Ania Zalewska, University of Bath
In the past decade, the banking industry has been a central focus of attention for regulators, academics and the general public. The 2007-08 financial crisis led to new regulations and institutions to keep things in check.
In contrast, the issues of the pension industry have tended to be swept deep under the carpet. Much the same way that people think about retirement saving – that it can wait for another day – we are now beginning to see how much of a mistake this is.
The pension industry is already in a deep financial crisis and could well be the trigger for another global financial and economic meltdown. This has largely been overlooked.

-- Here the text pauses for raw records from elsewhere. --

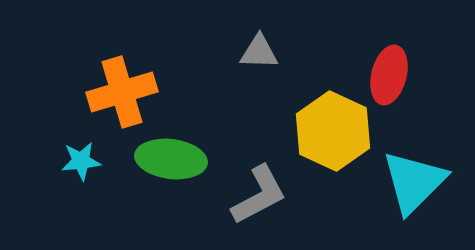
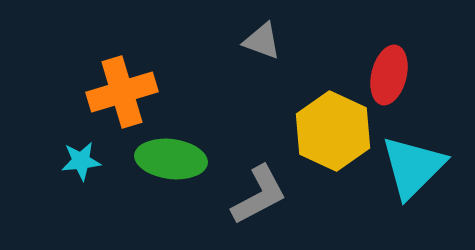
gray triangle: moved 3 px right, 11 px up; rotated 18 degrees clockwise
cyan triangle: moved 1 px left, 15 px up
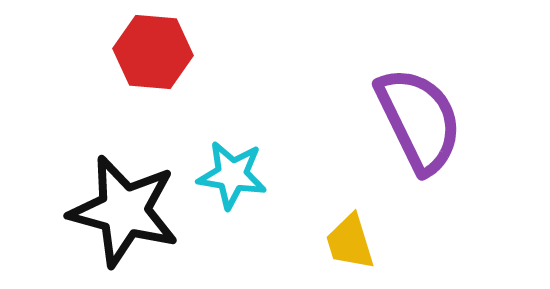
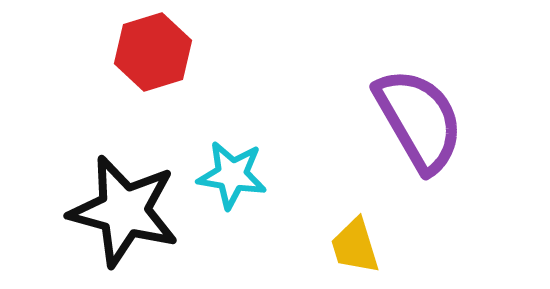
red hexagon: rotated 22 degrees counterclockwise
purple semicircle: rotated 4 degrees counterclockwise
yellow trapezoid: moved 5 px right, 4 px down
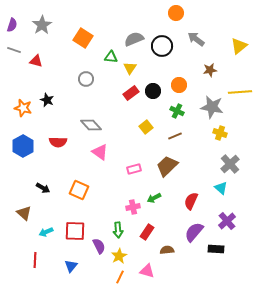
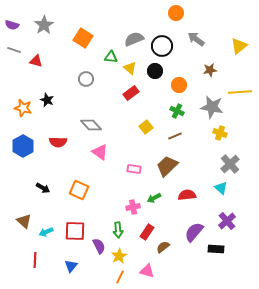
purple semicircle at (12, 25): rotated 88 degrees clockwise
gray star at (42, 25): moved 2 px right
yellow triangle at (130, 68): rotated 24 degrees counterclockwise
black circle at (153, 91): moved 2 px right, 20 px up
pink rectangle at (134, 169): rotated 24 degrees clockwise
red semicircle at (191, 201): moved 4 px left, 6 px up; rotated 60 degrees clockwise
brown triangle at (24, 213): moved 8 px down
brown semicircle at (167, 250): moved 4 px left, 3 px up; rotated 32 degrees counterclockwise
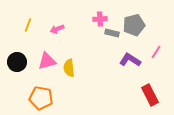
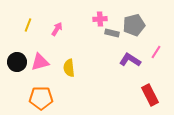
pink arrow: rotated 144 degrees clockwise
pink triangle: moved 7 px left, 1 px down
orange pentagon: rotated 10 degrees counterclockwise
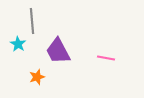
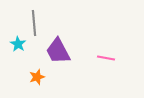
gray line: moved 2 px right, 2 px down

Instead, it has been common to only discuss the pension industry in terms of the problems arising from ageing populations (which is, of course, also important).
While the recovery of many countries’ equity markets from the massive decline in 2007-09 may appear to look like good news for pension funds, it has not benefited the industry anywhere as near as much as you might expect. Many pension funds moved away from equity investments, increased the share of bonds in their portfolios and missed out on high returns. For example UK pension funds decreased their portfolios’ equity share from 61% in 2006 to 29% in 2017 and increased the bond share from 28% to 56% over the same period.
The net effect is that the pension industries in many countries are in a bad way. According to a Citibank report from 2016, the 20 largest OECD countries alone have a US$78 trillion shortfall in funding pay-as-you-go and defined benefit public pensions’ obligations. This shortfall is far from trivial. It is equivalent to about 1.8 times the value of these countries’ collective national debt.
Private pensions are not any more sound. US private pensions, for example, have (across the board) only 82% of the funds necessary to meet their liabilities. That equates to a US$3 trillion shortfall. Given the importance of the US economy and its financial markets to the global financial structure, this should not be taken lightly.
The UK pension industry is in no better position. Its overall funding level was only 67.7% in March 2017, equivalent to a £736.2 billion deficit.
To put these figures in context, let us recall that the market capitalisation of the big banks before the financial crisis was small compared to the size of the pension fund deficits. For example, in 2007, the peak market capitalisation of the Royal Bank of Scotland and of Lloyds Banking Group were £64 billion and £33 billion respectively. Yet by the end of 2009 the British government had to inject £850 billion in a rescue package to save the UK bank sector from collapsing.
A global problem
So why is pension underfunding a global problem, rather than one faced by individual providers or countries? The simple answer is the unprecedented scale of the deficits and the number of economically important countries caught up in the problem.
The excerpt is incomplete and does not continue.